Skipping any pictures, give all of the records below again exactly.

═══ Data provided

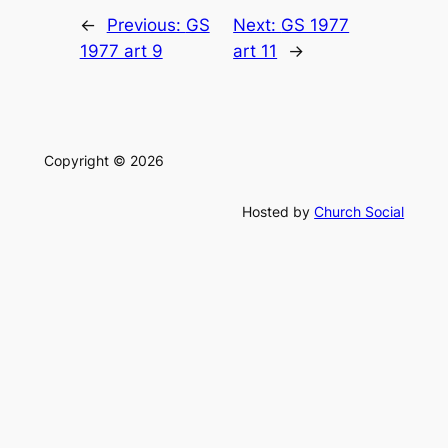
←
Previous:
GS
Next:
GS 1977
1977 art 9
art 11
→
Copyright © 2026
Hosted by
Church Social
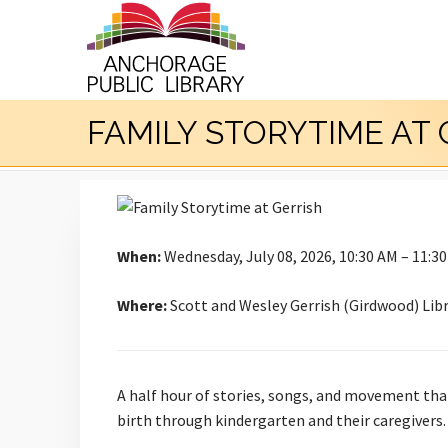
FAMILY STORYTIME AT 
When:
Wednesday, July 08, 2026, 10:30 AM – 11:3
Where:
Scott and Wesley Gerrish (Girdwood) Lib
A half hour of stories, songs, and movement that b
birth through kindergarten and their caregivers.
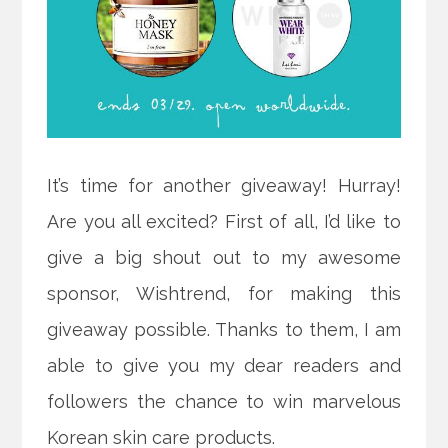
It’s time for another giveaway! Hurray!
Are you all excited? First of all, I’d like to
give a big shout out to my awesome
sponsor, Wishtrend, for making this
giveaway possible. Thanks to them, I am
able to give you my dear readers and
followers the chance to win marvelous
Korean skin care products.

══════

The answer
←
Previous:
GS
Next:
GS 1977
1977 art 9
art 11
→
Copyright © 2026
Hosted by
Church Social
FAMILY STORYTIME AT 
When:
Wednesday, July 08, 2026, 10:30 AM – 11:3
Where:
Scott and Wesley Gerrish (Girdwood) Lib
A half hour of stories, songs, and movement that b
birth through kindergarten and their caregivers.
It’s time for another giveaway! Hurray!
Are you all excited? First of all, I’d like to
give a big shout out to my awesome
sponsor, Wishtrend, for making this
giveaway possible. Thanks to them, I am
able to give you my dear readers and
followers the chance to win marvelous
Korean skin care products.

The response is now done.